Direktorat Jenderal Kekayaan Intelektual (DJKI) tengah mewaspadai potensi pelanggaran hak kekayaan intelektual (KI) yang ditimbulkan oleh penggunaan teknologi kecerdasan buatan atau artificial intelligence (AI). Direktur Penegakan Hukum DJKI, Arie Ardian menjelaskan salah satu bentuk pelanggaran yang paling rawan terjadi adalah penggunaan karya cipta berlisensi tanpa izin dalam proses pelatihan AI generatif.

"Contohnya pengembangan AI yang mengambil ribuan bahkan jutaan karya digital baik berupa teks, musik, gambar, maupun video, tanpa memperhatikan lisensi atau hak pencipta. Ini jelas masuk kategori pelanggaran hak cipta, baik secara ekonomi maupun moral," ucap Arie dalam keterangan tertulis, Senin (23/6/2025).

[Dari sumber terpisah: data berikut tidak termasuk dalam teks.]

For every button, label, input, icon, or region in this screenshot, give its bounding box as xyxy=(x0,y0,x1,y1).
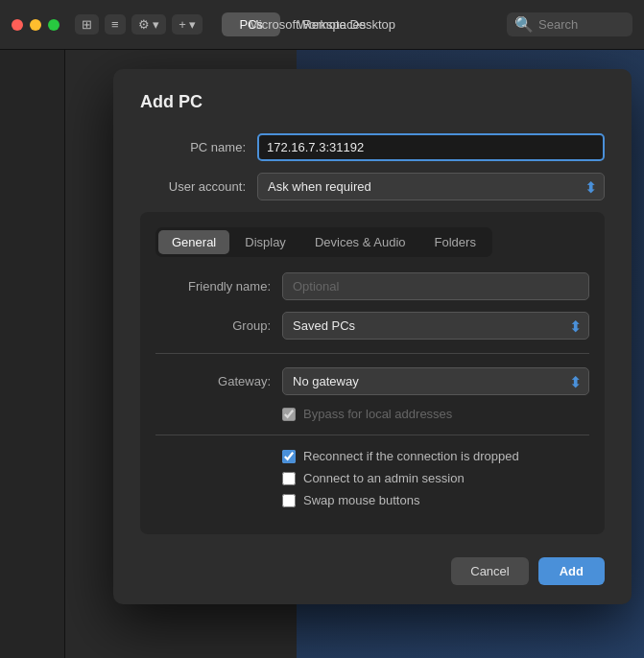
pc-name-label: PC name: xyxy=(140,140,246,154)
tab-display[interactable]: Display xyxy=(231,230,299,254)
friendly-name-input[interactable] xyxy=(282,272,589,300)
dialog-title: Add PC xyxy=(140,92,605,112)
group-select-wrapper: Saved PCs ⬍ xyxy=(282,312,589,340)
bypass-row: Bypass for local addresses xyxy=(155,407,589,421)
reconnect-row: Reconnect if the connection is dropped xyxy=(155,449,589,463)
user-account-select[interactable]: Ask when requiredAdd User Account... xyxy=(257,173,605,200)
swap-mouse-checkbox[interactable] xyxy=(282,494,296,507)
pc-name-input[interactable] xyxy=(257,133,605,161)
group-label: Group: xyxy=(155,318,271,333)
sidebar xyxy=(0,50,65,658)
tab-folders[interactable]: Folders xyxy=(421,230,489,254)
gateway-row: Gateway: No gateway ⬍ xyxy=(155,367,589,395)
group-row: Group: Saved PCs ⬍ xyxy=(155,312,589,340)
reconnect-checkbox[interactable] xyxy=(282,450,296,463)
list-view-button[interactable]: ≡ xyxy=(105,14,126,35)
admin-session-label: Connect to an admin session xyxy=(303,471,465,485)
inner-tabs-panel: General Display Devices & Audio Folders … xyxy=(140,212,605,534)
tab-devices-audio[interactable]: Devices & Audio xyxy=(301,230,419,254)
add-button[interactable]: Add xyxy=(538,557,605,585)
friendly-name-row: Friendly name: xyxy=(155,272,589,300)
traffic-lights xyxy=(12,19,60,31)
bypass-label: Bypass for local addresses xyxy=(303,407,452,421)
minimize-button[interactable] xyxy=(30,19,41,31)
swap-mouse-label: Swap mouse buttons xyxy=(303,493,419,507)
titlebar: ⊞ ≡ ⚙ ▾ + ▾ PCs Workspaces Microsoft Rem… xyxy=(0,0,644,50)
pc-name-row: PC name: xyxy=(140,133,605,161)
grid-view-button[interactable]: ⊞ xyxy=(75,14,99,35)
user-account-label: User account: xyxy=(140,179,246,194)
user-account-row: User account: Ask when requiredAdd User … xyxy=(140,173,605,200)
gateway-select-wrapper: No gateway ⬍ xyxy=(282,367,589,395)
dialog-backdrop: Add PC PC name: User account: Ask when r… xyxy=(65,50,644,658)
gateway-select[interactable]: No gateway xyxy=(282,367,589,395)
gateway-label: Gateway: xyxy=(155,374,271,388)
add-button[interactable]: + ▾ xyxy=(172,14,203,35)
close-button[interactable] xyxy=(12,19,23,31)
settings-button[interactable]: ⚙ ▾ xyxy=(131,14,167,35)
dialog-footer: Cancel Add xyxy=(140,557,605,585)
user-account-select-wrapper: Ask when requiredAdd User Account... ⬍ xyxy=(257,173,605,200)
section-divider-2 xyxy=(155,435,589,435)
group-select[interactable]: Saved PCs xyxy=(282,312,589,340)
app-title: Microsoft Remote Desktop xyxy=(249,17,395,32)
main-area: Add PC PC name: User account: Ask when r… xyxy=(0,50,644,658)
admin-session-row: Connect to an admin session xyxy=(155,471,589,485)
cancel-button[interactable]: Cancel xyxy=(451,557,528,585)
admin-session-checkbox[interactable] xyxy=(282,472,296,485)
toolbar-icons: ⊞ ≡ ⚙ ▾ + ▾ xyxy=(75,14,203,35)
search-input[interactable] xyxy=(538,17,625,32)
maximize-button[interactable] xyxy=(48,19,60,31)
search-icon: 🔍 xyxy=(514,15,534,34)
friendly-name-label: Friendly name: xyxy=(155,279,271,294)
reconnect-label: Reconnect if the connection is dropped xyxy=(303,449,519,463)
bypass-checkbox[interactable] xyxy=(282,408,296,421)
swap-mouse-row: Swap mouse buttons xyxy=(155,493,589,507)
tab-general[interactable]: General xyxy=(158,230,229,254)
add-pc-dialog: Add PC PC name: User account: Ask when r… xyxy=(113,69,632,604)
search-bar[interactable]: 🔍 xyxy=(507,12,632,36)
inner-tab-bar: General Display Devices & Audio Folders xyxy=(155,227,492,257)
section-divider-1 xyxy=(155,353,589,354)
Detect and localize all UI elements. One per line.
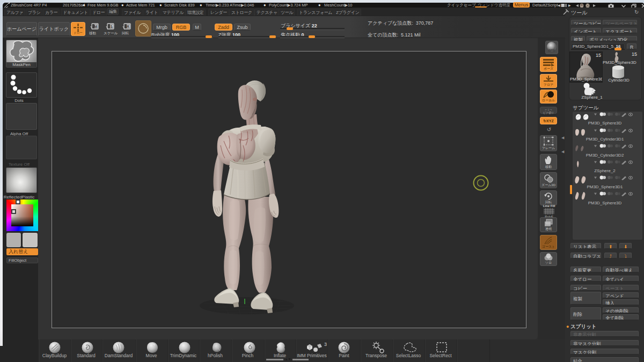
svg-text:R: R (127, 25, 129, 28)
svg-text:S: S (110, 25, 113, 28)
svg-text:M: M (94, 25, 98, 28)
svg-text:BPR: BPR (548, 49, 555, 52)
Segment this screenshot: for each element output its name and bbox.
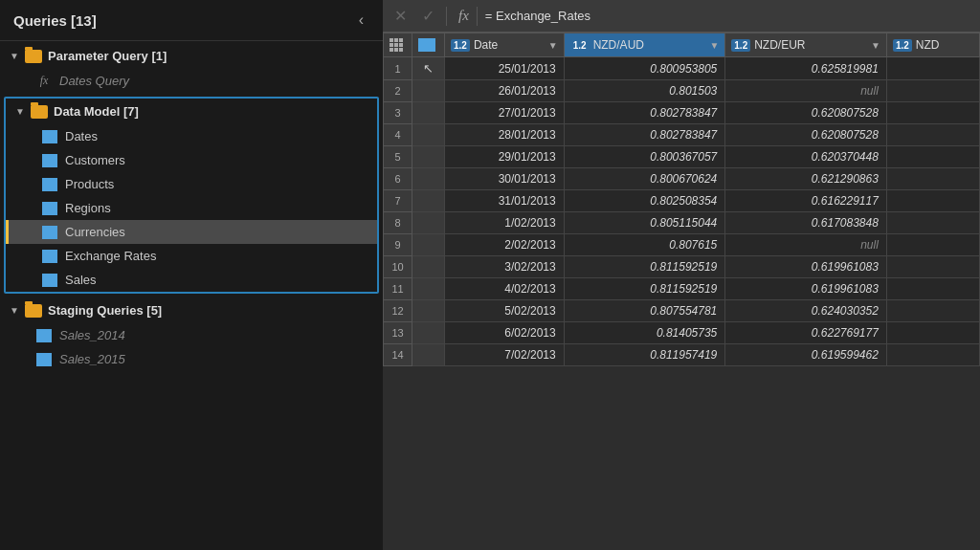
formula-separator-2 bbox=[477, 7, 478, 26]
table-row: 92/02/20130.807615null bbox=[384, 234, 980, 256]
regions-item[interactable]: Regions bbox=[6, 196, 377, 220]
row-number-cell: 8 bbox=[384, 212, 412, 234]
nzd-aud-cell: 0.801503 bbox=[564, 80, 725, 102]
sales-item[interactable]: Sales bbox=[6, 268, 377, 292]
sales-label: Sales bbox=[65, 273, 97, 287]
nzd-eur-cell: 0.620370448 bbox=[725, 146, 887, 168]
formula-separator bbox=[446, 7, 447, 26]
date-cell: 28/01/2013 bbox=[445, 124, 565, 146]
arrow-icon: ▼ bbox=[10, 51, 19, 61]
date-cell: 6/02/2013 bbox=[445, 322, 565, 344]
table-header-row: 1.2 Date ▼ 1.2 NZD/AUD ▼ bbox=[384, 33, 980, 57]
table-row: 81/02/20130.8051150440.617083848 bbox=[384, 212, 980, 234]
nzd-aud-cell: 0.807554781 bbox=[564, 300, 725, 322]
parameter-query-header[interactable]: ▼ Parameter Query [1] bbox=[0, 43, 383, 69]
icon-cell bbox=[412, 146, 445, 168]
formula-input[interactable] bbox=[485, 9, 972, 23]
customers-label: Customers bbox=[65, 153, 125, 167]
data-model-header[interactable]: ▼ Data Model [7] bbox=[6, 99, 377, 124]
nzd-aud-cell: 0.802783847 bbox=[564, 124, 725, 146]
sidebar-collapse-button[interactable]: ‹ bbox=[353, 10, 369, 31]
grid-icon bbox=[390, 38, 403, 52]
table-row: 136/02/20130.814057350.622769177 bbox=[384, 322, 980, 344]
table-icon bbox=[42, 130, 57, 143]
nzd-eur-cell: 0.620807528 bbox=[725, 124, 887, 146]
nzd-eur-cell: 0.616229117 bbox=[725, 190, 887, 212]
sales-2014-item[interactable]: Sales_2014 bbox=[0, 323, 383, 347]
table-row: 731/01/20130.8025083540.616229117 bbox=[384, 190, 980, 212]
date-cell: 2/02/2013 bbox=[445, 234, 565, 256]
table-icon bbox=[42, 226, 57, 239]
currencies-label: Currencies bbox=[65, 225, 125, 239]
row-number-cell: 13 bbox=[384, 322, 412, 344]
dates-query-item[interactable]: fx Dates Query bbox=[0, 69, 383, 93]
nzd-aud-col-name: NZD/AUD bbox=[593, 38, 644, 52]
icon-cell bbox=[412, 190, 445, 212]
dates-query-label: Dates Query bbox=[59, 74, 129, 88]
row-number-cell: 4 bbox=[384, 124, 412, 146]
icon-cell bbox=[412, 278, 445, 300]
date-col-name: Date bbox=[474, 38, 498, 52]
table-row: 1↖25/01/20130.8009538050.625819981 bbox=[384, 57, 980, 80]
currencies-item[interactable]: Currencies bbox=[6, 220, 377, 244]
nzd-aud-cell: 0.81405735 bbox=[564, 322, 725, 344]
customers-item[interactable]: Customers bbox=[6, 148, 377, 172]
nzd-eur-cell: 0.619961083 bbox=[725, 278, 887, 300]
nzd-eur-cell: 0.625819981 bbox=[725, 57, 887, 80]
sidebar-title: Queries [13] bbox=[13, 12, 97, 29]
nzd-x-cell bbox=[886, 57, 979, 80]
table-row: 428/01/20130.8027838470.620807528 bbox=[384, 124, 980, 146]
nzd-aud-cell: 0.807615 bbox=[564, 234, 725, 256]
confirm-formula-button[interactable]: ✓ bbox=[418, 5, 438, 27]
table-icon bbox=[42, 202, 57, 215]
folder-icon bbox=[25, 304, 42, 318]
table-row: 147/02/20130.8119574190.619599462 bbox=[384, 344, 980, 366]
nzd-x-cell bbox=[886, 168, 979, 190]
date-col-dropdown[interactable]: ▼ bbox=[548, 40, 558, 51]
arrow-icon: ▼ bbox=[10, 305, 19, 316]
nzd-aud-col-dropdown[interactable]: ▼ bbox=[709, 40, 719, 51]
icon-cell bbox=[412, 344, 445, 366]
nzd-x-cell bbox=[886, 80, 979, 102]
row-num-col-header bbox=[384, 33, 412, 57]
date-col-header: 1.2 Date ▼ bbox=[445, 33, 565, 57]
nzd-aud-cell: 0.802508354 bbox=[564, 190, 725, 212]
row-number-cell: 11 bbox=[384, 278, 412, 300]
date-cell: 31/01/2013 bbox=[445, 190, 565, 212]
nzd-eur-col-dropdown[interactable]: ▼ bbox=[871, 40, 880, 51]
nzd-x-col-name: NZD bbox=[916, 38, 940, 52]
sidebar: Queries [13] ‹ ▼ Parameter Query [1] fx … bbox=[0, 0, 383, 550]
nzd-x-col-type: 1.2 bbox=[893, 39, 912, 52]
nzd-x-cell bbox=[886, 146, 979, 168]
date-cell: 5/02/2013 bbox=[445, 300, 565, 322]
data-model-label: Data Model [7] bbox=[54, 104, 139, 119]
products-item[interactable]: Products bbox=[6, 172, 377, 196]
sales-2015-label: Sales_2015 bbox=[59, 352, 125, 366]
sales-2014-label: Sales_2014 bbox=[59, 328, 125, 342]
icon-cell bbox=[412, 322, 445, 344]
icon-cell: ↖ bbox=[412, 57, 445, 80]
nzd-eur-cell: 0.624030352 bbox=[725, 300, 887, 322]
icon-cell bbox=[412, 300, 445, 322]
nzd-x-cell bbox=[886, 322, 979, 344]
regions-label: Regions bbox=[65, 201, 111, 215]
row-number-cell: 2 bbox=[384, 80, 412, 102]
exchange-rates-item[interactable]: Exchange Rates bbox=[6, 244, 377, 268]
nzd-eur-cell: 0.622769177 bbox=[725, 322, 887, 344]
table-icon bbox=[36, 329, 52, 342]
data-table-wrapper: 1.2 Date ▼ 1.2 NZD/AUD ▼ bbox=[383, 33, 980, 550]
table-row: 529/01/20130.8003670570.620370448 bbox=[384, 146, 980, 168]
nzd-x-cell bbox=[886, 256, 979, 278]
nzd-x-cell bbox=[886, 300, 979, 322]
cancel-formula-button[interactable]: ✕ bbox=[390, 5, 411, 27]
date-cell: 27/01/2013 bbox=[445, 102, 565, 124]
parameter-query-label: Parameter Query [1] bbox=[48, 49, 167, 63]
sales-2015-item[interactable]: Sales_2015 bbox=[0, 347, 383, 371]
table-row: 630/01/20130.8006706240.621290863 bbox=[384, 168, 980, 190]
nzd-eur-col-name: NZD/EUR bbox=[754, 38, 805, 52]
nzd-aud-cell: 0.800953805 bbox=[564, 57, 725, 80]
staging-queries-header[interactable]: ▼ Staging Queries [5] bbox=[0, 297, 383, 323]
table-row: 226/01/20130.801503null bbox=[384, 80, 980, 102]
dates-item[interactable]: Dates bbox=[6, 124, 377, 148]
icon-cell bbox=[412, 102, 445, 124]
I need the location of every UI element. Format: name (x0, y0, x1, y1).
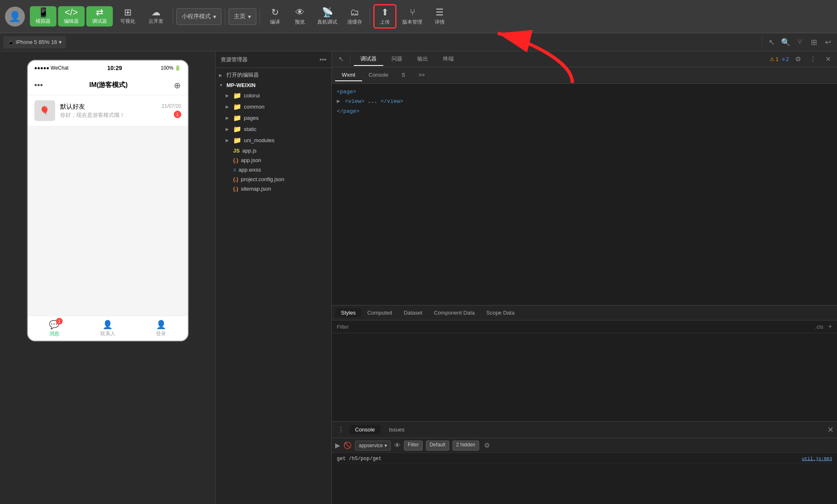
filter-placeholder: Filter (337, 324, 349, 330)
service-dropdown[interactable]: appservice ▾ (355, 441, 391, 451)
info-badge: ≡ 2 (782, 56, 789, 62)
device-label: iPhone 5 (16, 39, 37, 45)
styles-tab-computed[interactable]: Computed (361, 308, 398, 317)
visual-button[interactable]: ⊞ 可视化 (114, 6, 141, 27)
tab-terminal[interactable]: 终端 (436, 53, 460, 66)
open-editors-section[interactable]: ▶ 打开的编辑器 (216, 70, 331, 80)
compile-button[interactable]: ↻ 编译 (263, 5, 287, 27)
cls-button[interactable]: .cls (815, 324, 823, 330)
dom-line-3: </page> (337, 107, 832, 116)
file-appjson[interactable]: ▶ {.} app.json (222, 155, 331, 165)
dom-line-1: <page> (337, 87, 832, 97)
styles-label: Styles (341, 310, 355, 316)
folder-pages[interactable]: ▶ 📁 pages (222, 112, 331, 124)
font-size: 16 (51, 39, 57, 45)
folder-static[interactable]: ▶ 📁 static (222, 124, 331, 135)
detail-label: 详情 (435, 19, 445, 26)
console-log-link[interactable]: util.js:963 (802, 456, 832, 461)
device-arrow: ▾ (59, 39, 62, 45)
detail-button[interactable]: ☰ 详情 (428, 5, 451, 27)
colorui-arrow: ▶ (226, 93, 231, 98)
file-action-more[interactable]: ••• (319, 56, 326, 63)
back-icon[interactable]: ↩ (822, 36, 834, 48)
file-sitemap[interactable]: ▶ {.} sitemap.json (222, 184, 331, 194)
hidden-button[interactable]: 2 hidden (453, 441, 479, 451)
debug-button[interactable]: ⇄ 调试器 (86, 6, 113, 27)
main-page-dropdown[interactable]: 主页 ▾ (229, 8, 256, 25)
cloud-button[interactable]: ☁ 云开发 (143, 6, 169, 27)
upload-button[interactable]: ⬆ 上传 (373, 4, 397, 29)
contacts-icon: 👤 (102, 320, 113, 330)
filter-label: Filter (408, 442, 419, 448)
nav-menu[interactable]: ••• (34, 80, 43, 90)
clear-cache-button[interactable]: 🗂 清缓存 (343, 5, 366, 27)
dom-ellipsis: ... (367, 98, 377, 104)
nav-action[interactable]: ⊕ (174, 80, 181, 90)
add-style-button[interactable]: + (828, 323, 832, 330)
code-icon: </> (65, 8, 78, 17)
filter-button[interactable]: Filter (404, 441, 423, 451)
editor-button[interactable]: </> 编辑器 (58, 6, 85, 27)
console-play-icon[interactable]: ▶ (335, 441, 340, 449)
folder-uni-modules[interactable]: ▶ 📁 uni_modules (222, 135, 331, 146)
console-eye-icon[interactable]: 👁 (394, 442, 401, 449)
styles-tab-styles[interactable]: Styles (335, 308, 361, 317)
real-debug-button[interactable]: 📡 真机调试 (313, 5, 341, 27)
simulator-button[interactable]: 📱 模拟器 (30, 6, 56, 27)
file-panel-header: 资源管理器 ••• (216, 51, 331, 68)
console-stop-icon[interactable]: 🚫 (343, 441, 352, 449)
device-selector[interactable]: 📱 iPhone 5 85% 16 ▾ (3, 36, 66, 48)
inner-tab-console[interactable]: Console (362, 69, 395, 81)
issues-tab-label: Issues (389, 426, 405, 433)
styles-tab-dataset[interactable]: Dataset (398, 308, 428, 317)
inner-tab-more[interactable]: >> (412, 69, 431, 81)
project-root[interactable]: ▼ MP-WEIXIN (216, 80, 331, 90)
version-button[interactable]: ⑂ 版本管理 (398, 5, 426, 27)
grid-icon[interactable]: ⊞ (808, 36, 820, 48)
preview-button[interactable]: 👁 预览 (288, 5, 311, 27)
branch-icon[interactable]: ⑂ (794, 36, 805, 48)
default-button[interactable]: Default (426, 441, 449, 451)
detail-icon: ☰ (436, 7, 444, 18)
styles-body (332, 333, 837, 421)
dom-line-2[interactable]: ▶ <view> ... </view> (337, 97, 832, 106)
console-log-line: get /h5/pop/get util.js:963 (337, 455, 832, 463)
tab-messages[interactable]: 💬 消息 1 (28, 316, 81, 341)
folder-colorui[interactable]: ▶ 📁 colorui (222, 90, 331, 101)
console-tab-console[interactable]: Console (349, 425, 381, 434)
tab-issues[interactable]: 问题 (385, 53, 409, 66)
folder-common[interactable]: ▶ 📁 common (222, 101, 331, 112)
dom-view: <page> ▶ <view> ... </view> </page> (332, 84, 837, 305)
devtools-pointer-icon[interactable]: ↖ (335, 53, 347, 65)
mode-dropdown[interactable]: 小程序模式 ▾ (176, 8, 221, 25)
tab-contacts[interactable]: 👤 联系人 (81, 316, 134, 341)
inner-tab-wxml[interactable]: Wxml (335, 69, 362, 81)
file-appjs[interactable]: ▶ JS app.js (222, 146, 331, 155)
console-close-button[interactable]: ✕ (827, 425, 834, 434)
tab-output[interactable]: 输出 (411, 53, 435, 66)
settings-icon[interactable]: ⚙ (792, 53, 804, 65)
chat-avatar: 🎈 (34, 100, 55, 121)
file-appwxss[interactable]: ▶ ≡ app.wxss (222, 165, 331, 174)
styles-tab-component-data[interactable]: Component Data (428, 308, 480, 317)
close-icon[interactable]: ✕ (822, 53, 834, 65)
cursor-icon[interactable]: ↖ (766, 36, 777, 48)
console-settings-icon[interactable]: ⚙ (484, 441, 490, 449)
search-icon[interactable]: 🔍 (780, 36, 791, 48)
avatar: 👤 (5, 7, 25, 27)
chat-meta: 21/07/20 1 (162, 103, 181, 118)
chat-item[interactable]: 🎈 默认好友 你好，现在是游客模式哦！ 21/07/20 1 (28, 95, 188, 126)
tab-login[interactable]: 👤 登录 (134, 316, 188, 341)
devtools-inner-tabs: Wxml Console S >> (332, 67, 837, 84)
more-icon[interactable]: ⋮ (807, 53, 819, 65)
dom-expand-view[interactable]: ▶ (337, 98, 340, 104)
console-dots-icon[interactable]: ⋮ (335, 424, 347, 436)
tab-debugger[interactable]: 调试器 (354, 53, 383, 66)
inner-tab-s[interactable]: S (395, 69, 412, 81)
styles-tab-scope-data[interactable]: Scope Data (480, 308, 520, 317)
console-toolbar: ▶ 🚫 appservice ▾ 👁 Filter Default (332, 438, 837, 453)
dropdown-arrow: ▾ (213, 13, 216, 20)
file-projectconfig[interactable]: ▶ {.} project.config.json (222, 174, 331, 184)
console-tab-issues[interactable]: Issues (383, 425, 411, 434)
version-icon: ⑂ (410, 7, 415, 18)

Selain itu, lanjut Arie, AI generatif berpotensi menimbulkan isu plagiarisme dan ketidakjelasan status hukum atas konten yang dihasilkan. Hal ini dapat menimbulkan kerentanan hukum yang perlu segera diantisipasi.

SCROLL TO CONTINUE WITH CONTENT

Oleh karena itu, pihaknya telah mengembangkan pendekatan berbasis risk assessment untuk memetakan potensi pelanggaran KI dalam ekosistem AI. Melalui pemantauan tren teknologi, konsultasi dengan para ahli, serta benchmarking kebijakan dan regulasi global, DJKI sedang merumuskan kebijakan yang lebih adaptif terhadap dinamika baru.

"Kami tidak bisa mengandalkan cara-cara konvensional dalam penegakan hukum. Di era AI, penegakan hukum harus digital, responsif, dan kolaboratif. Oleh karena itu, peningkatan kapasitas Penyidik Pegawai Negeri Sipil (PPNS) dan aparat penegak hukum menjadi prioritas kami," ujar Arie.

Arie menjelaskan DJKI saat ini sedang menyusun roadmap strategis penegakan hukum KI berbasis teknologi. Hal ini mencakup penambahan jumlah dan kapasitas PPNS, penyusunan pedoman teknis, digitalisasi sistem pelaporan dan pelacakan, serta penguatan kerja sama lintas lembaga.

Oleh karena itu, DJKI telah menjalin koordinasi dengan Kepolisian RI, Kejaksaan Tinggi, serta Kementerian Komunikasi dan Digital melalui forum koordinasi dan perjanjian kerja sama teknis. Meski belum ada kasus resmi yang diklasifikasikan sebagai pelanggaran KI melalui AI hingga pertengahan 2025, DJKI telah menerima laporan awal terkait penggunaan karya digital dalam dataset AI tanpa izin.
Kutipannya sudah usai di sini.